**HOW TO COMPLETE THIS TASK:** Could you filter the records below and return each line that holds "cookies"?

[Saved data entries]
_ _ _ _

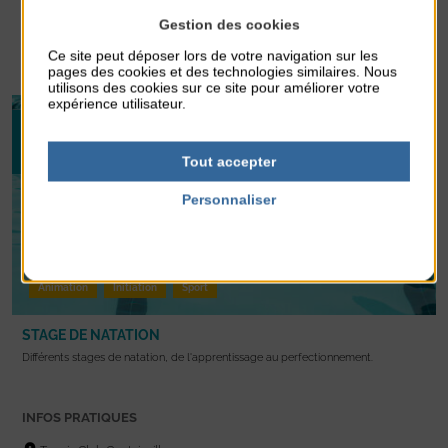
Journée
Gestion des cookies
Ce site peut déposer lors de votre navigation sur les
En savoir +
pages des cookies et des technologies similaires. Nous
utilisons des cookies sur ce site pour améliorer votre
expérience utilisateur.
10
AOÛT 2026
14
Tout accepter
AOÛT 2026
Personnaliser
Politique de confidentialité
Animation
Initiation
Sport
STAGE DE NATATION
Différents stages de natation, de l'apprentissage au perfectionnement.
INFOS PRATIQUES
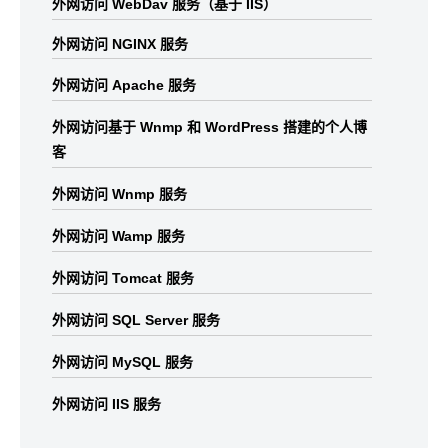
外网访问 WebDav 服务（基于 IIS）
外网访问 NGINX 服务
外网访问 Apache 服务
外网访问基于 Wnmp 和 WordPress 搭建的个人博
客
外网访问 Wnmp 服务
外网访问 Wamp 服务
外网访问 Tomcat 服务
外网访问 SQL Server 服务
外网访问 MySQL 服务
外网访问 IIS 服务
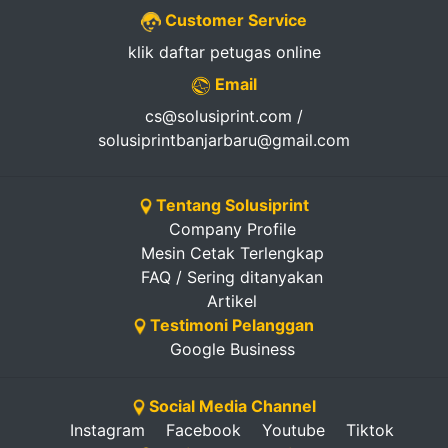
Customer Service
klik daftar petugas online
Email
cs@solusiprint.com /
solusiprintbanjarbaru@gmail.com
Tentang Solusiprint
Company Profile
Mesin Cetak Terlengkap
FAQ / Sering ditanyakan
Artikel
Testimoni Pelanggan
Google Business
Social Media Channel
Instagram
Facebook
Youtube
Tiktok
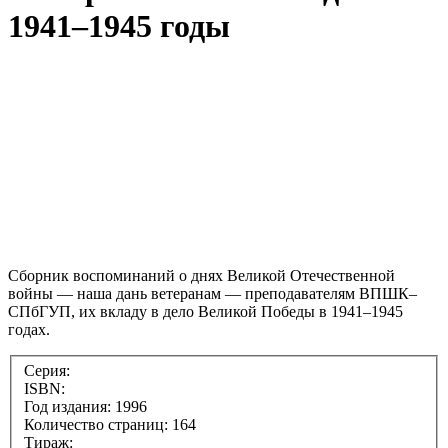
1941–1945 годы
Сборник воспоминаний о днях Великой Отечественной
войны — наша дань ветеранам — преподавателям ВПШК–
СПбГУП, их вкладу в дело Великой Победы в 1941–1945
годах.
Серия:
ISBN:
Год издания: 1996
Количество страниц: 164
Тираж:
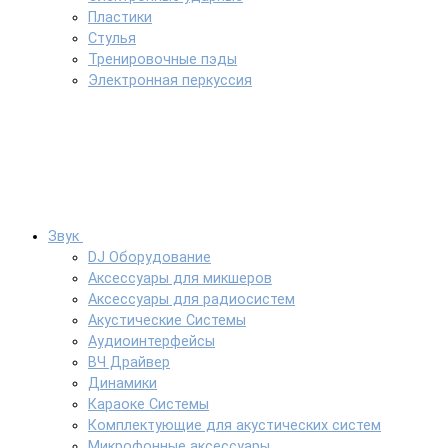
Пластики
Стулья
Тренировочные пэды
Электронная перкуссия
Звук
DJ Оборудование
Аксессуары для микшеров
Аксессуары для радиосистем
Акустические Системы
Аудиоинтерфейсы
ВЧ Драйвер
Динамики
Караоке Системы
Комплектующие для акустических систем
Микрофонные аксессуары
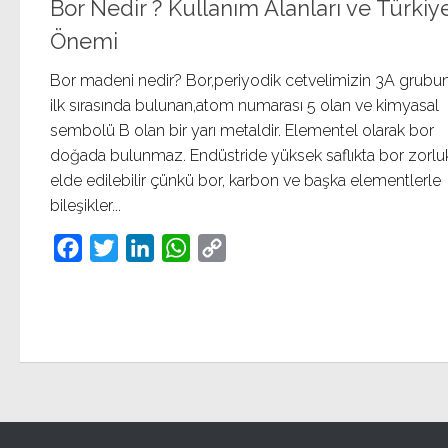
Bor Nedir ? Kullanım Alanları ve Türkiy
Önemi
Bor madeni nedir? Bor,periyodik cetvelimizin 3A grubu
ilk sırasında bulunan,atom numarası 5 olan ve kimyasal
sembolü B olan bir yarı metaldir. Elementel olarak bor
doğada bulunmaz. Endüstride yüksek saflıkta bor zorlu
elde edilebilir çünkü bor, karbon ve başka elementlerle
bileşikler...
Facebook
Twitter
LinkedIn
WhatsApp
Copy
Link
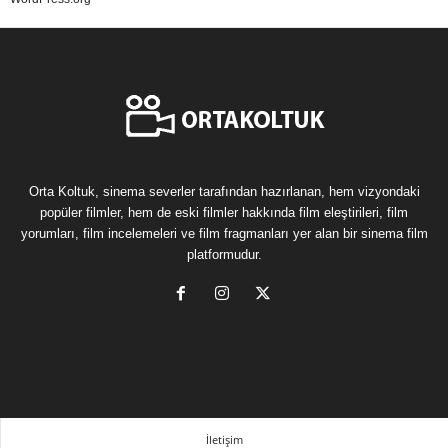
Orta Koltuk, sinema severler tarafından hazırlanan, hem vizyondaki
popüler filmler, hem de eski filmler hakkında film eleştirileri, film
yorumları, film incelemeleri ve film fragmanları yer alan bir sinema film
platformudur.
İletişim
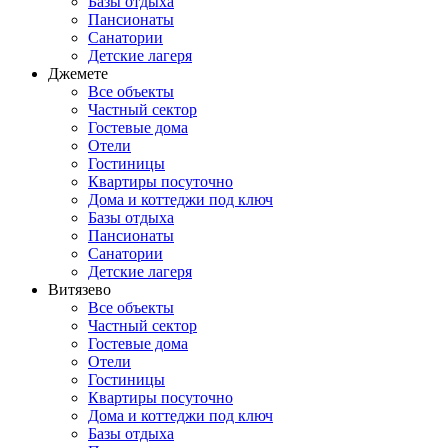
Базы отдыха
Пансионаты
Санатории
Детские лагеря
Джемете
Все объекты
Частный сектор
Гостевые дома
Отели
Гостиницы
Квартиры посуточно
Дома и коттеджи под ключ
Базы отдыха
Пансионаты
Санатории
Детские лагеря
Витязево
Все объекты
Частный сектор
Гостевые дома
Отели
Гостиницы
Квартиры посуточно
Дома и коттеджи под ключ
Базы отдыха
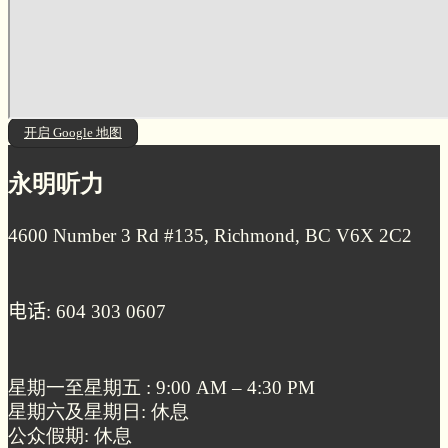
开启 Google 地图
永明听力
4600 Number 3 Rd #135, Richmond, BC V6X 2C2
电话
: 604 303 0607
星期一至星期五 : 9:00 AM – 4:30 PM
星期六及星期日: 休息
公众假期: 休息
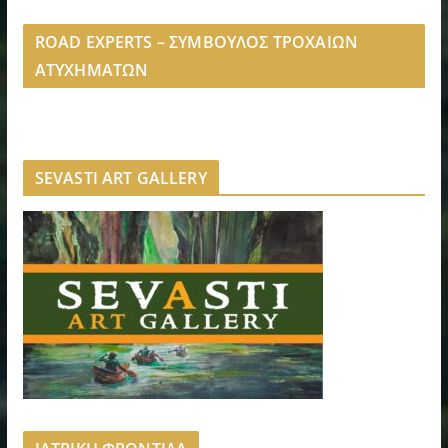
ROAD EXPERTS – ΣΥΜΒΟΥΛΟΣ ΤΡΟΧΑΙΩΝ
ΑΤΥΧΗΜΑΤΩΝ
SEVASTI ART GALLERY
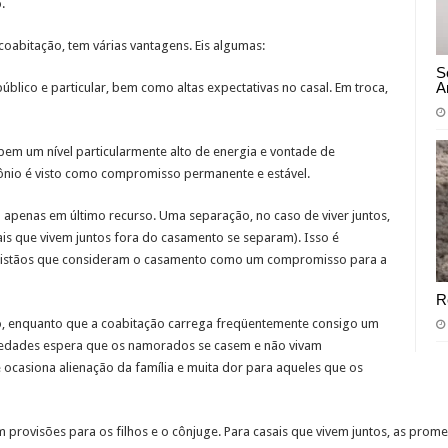
.
abitação, tem várias vantagens. Eis algumas:
S
A
lico e particular, bem como altas expectativas no casal. Em troca,
em um nível particularmente alto de energia e vontade de
mônio é visto como compromisso permanente e estável.
 apenas em último recurso. Uma separação, no caso de viver juntos,
ais que vivem juntos fora do casamento se separam). Isso é
s cristãos que consideram o casamento como um compromisso para a
R
, enquanto que a coabitação carrega freqüentemente consigo um
ociedades espera que os namorados se casem e não vivam
 ocasiona alienação da família e muita dor para aqueles que os
provisões para os filhos e o cônjuge. Para casais que vivem juntos, as prom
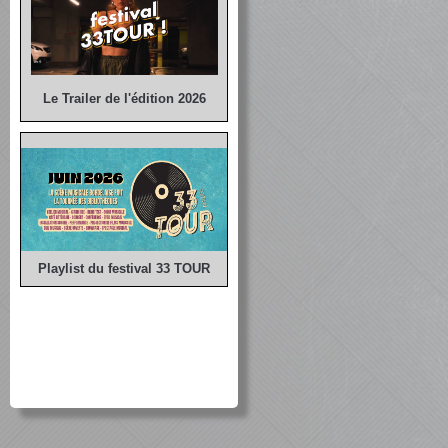
Le Trailer de l'édition 2026
Playlist du festival 33 TOUR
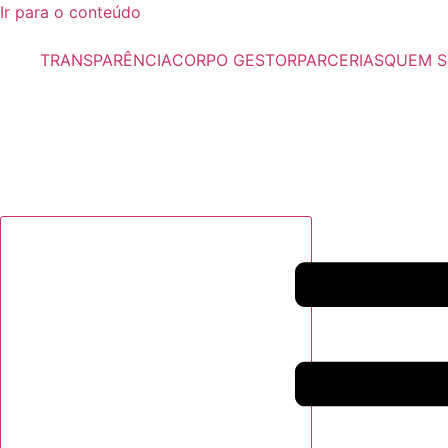
Ir para o conteúdo
TRANSPARÊNCIA
CORPO GESTOR
PARCERIAS
QUEM 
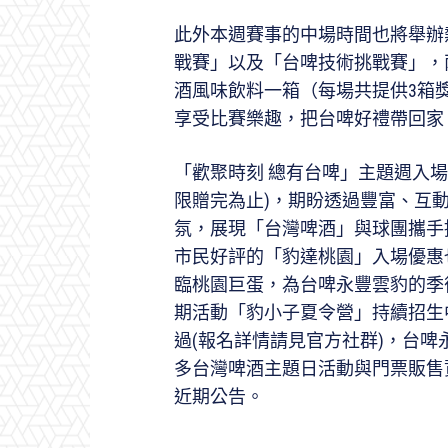
此外本週賽事的中場時間也將舉辦
戰賽」以及「台啤技術挑戰賽」，兩
酒風味飲料一箱（每場共提供3箱
享受比賽樂趣，把台啤好禮帶回家
「歡聚時刻 總有台啤」主題週入
限贈完為止)，期盼透過豐富、互
氛，展現「台灣啤酒」與球團攜手
市民好評的「豹達桃園」入場優惠
臨桃園巨蛋，為台啤永豐雲豹的季
期活動「豹小子夏令營」持續招生
過(報名詳情請見官方社群)，台
多台灣啤酒主題日活動與門票販售
近期公告。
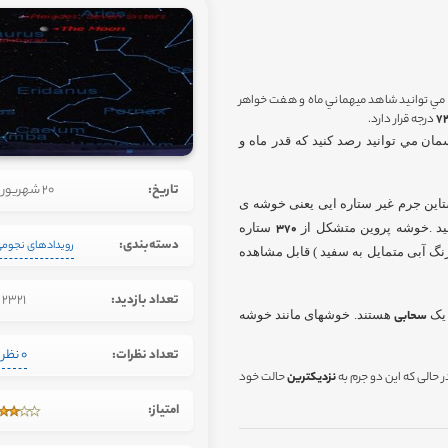
، مي توانيد شاهد ميهماني ماه و هفت خواهر
7
درجه قرار دارد.
مان مي توانيد رصد كنيد كه قدر ماه و
تاریخ:
20 شهریور 1392
این جرم غیر ستاره ایی یعنی خوشه ی
ینید .خوشه پروین متشکل از
370
ستاره
دسته‌بندی:
رویدادهای نجوم
گ آبی متمایل به سفید ) قابل مشاهده
تعداد بازدید:
2321
 یک
سحابی
هستند. خوشهای مانند خوشه
تعداد نظرات:
0 نظر
 حالی که اين دو جرم به
نزديكترين
حالت خود
امتیاز:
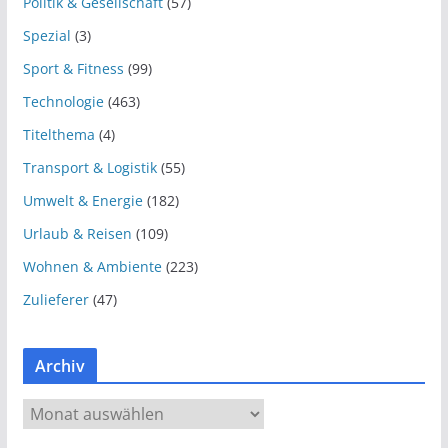
Politik & Gesellschaft
(57)
Spezial
(3)
Sport & Fitness
(99)
Technologie
(463)
Titelthema
(4)
Transport & Logistik
(55)
Umwelt & Energie
(182)
Urlaub & Reisen
(109)
Wohnen & Ambiente
(223)
Zulieferer
(47)
Archiv
A
r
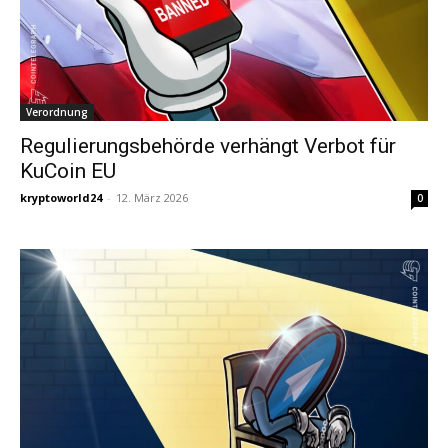
Verordnung
Regulierungsbehörde verhängt Verbot für
KuCoin EU
kryptoworld24
-
12. März 2026
0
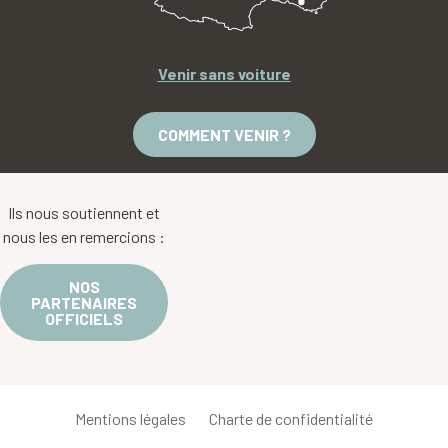
Venir sans voiture
COMMENT VENIR ?
Ils nous soutiennent et
nous les en remercions :
NOS
PARTENAIRES
OFFICIELS
Mentions légales
Charte de confidentialité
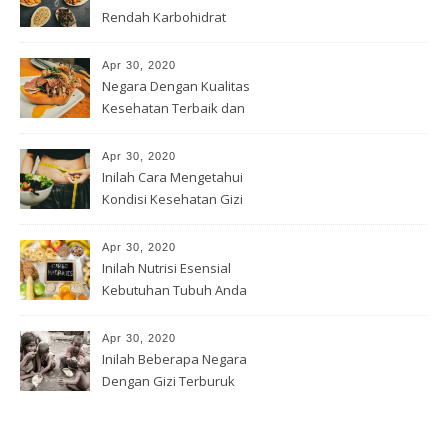
Rendah Karbohidrat
Apr 30, 2020
Negara Dengan Kualitas
Kesehatan Terbaik dan
Terburuk
Apr 30, 2020
Inilah Cara Mengetahui
Kondisi Kesehatan Gizi
Apr 30, 2020
Inilah Nutrisi Esensial
Kebutuhan Tubuh Anda
Apr 30, 2020
Inilah Beberapa Negara
Dengan Gizi Terburuk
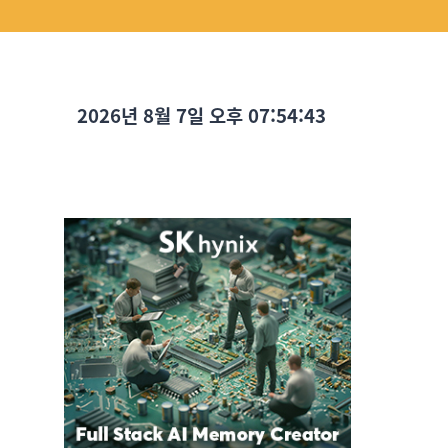
2026년 8월 7일 오후 07:54:44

_ _ _ _

**TASK SOLUTION:**
Gestion des cookies
pages des cookies et des technologies similaires. Nous
utilisons des cookies sur ce site pour améliorer votre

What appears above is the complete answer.